--- START ---
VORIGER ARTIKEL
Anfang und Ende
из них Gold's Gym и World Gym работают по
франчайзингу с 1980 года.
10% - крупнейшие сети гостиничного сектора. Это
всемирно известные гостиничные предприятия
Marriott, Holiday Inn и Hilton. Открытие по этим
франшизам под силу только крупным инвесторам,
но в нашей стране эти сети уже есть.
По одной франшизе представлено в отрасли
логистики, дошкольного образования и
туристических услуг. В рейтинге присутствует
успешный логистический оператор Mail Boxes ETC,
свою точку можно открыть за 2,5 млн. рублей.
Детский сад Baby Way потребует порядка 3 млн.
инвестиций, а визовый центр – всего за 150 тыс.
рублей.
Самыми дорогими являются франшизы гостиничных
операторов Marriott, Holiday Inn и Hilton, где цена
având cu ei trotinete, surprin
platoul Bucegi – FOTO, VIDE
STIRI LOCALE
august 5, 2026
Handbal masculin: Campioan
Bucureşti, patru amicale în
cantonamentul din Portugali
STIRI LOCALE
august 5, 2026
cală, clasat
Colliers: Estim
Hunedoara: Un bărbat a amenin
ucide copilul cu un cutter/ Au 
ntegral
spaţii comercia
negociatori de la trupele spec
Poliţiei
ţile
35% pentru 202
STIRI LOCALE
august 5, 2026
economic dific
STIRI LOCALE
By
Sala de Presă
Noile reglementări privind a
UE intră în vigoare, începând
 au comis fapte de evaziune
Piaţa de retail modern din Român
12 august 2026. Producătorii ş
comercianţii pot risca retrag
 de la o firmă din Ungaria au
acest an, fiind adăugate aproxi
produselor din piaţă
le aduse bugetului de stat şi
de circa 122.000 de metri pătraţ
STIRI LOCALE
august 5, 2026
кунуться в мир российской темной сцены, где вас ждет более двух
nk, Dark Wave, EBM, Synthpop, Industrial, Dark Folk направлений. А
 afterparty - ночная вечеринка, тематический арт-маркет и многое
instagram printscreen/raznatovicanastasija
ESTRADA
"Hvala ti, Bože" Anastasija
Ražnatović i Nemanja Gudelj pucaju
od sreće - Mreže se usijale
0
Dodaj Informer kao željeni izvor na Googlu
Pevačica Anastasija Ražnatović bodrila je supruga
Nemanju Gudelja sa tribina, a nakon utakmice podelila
--- END ---
Work to complete: The word to look for is "рублей"; copy out every line of the entries that holds it.

Answer space:
свою точку можно открыть за 2,5 млн. рублей.
рублей.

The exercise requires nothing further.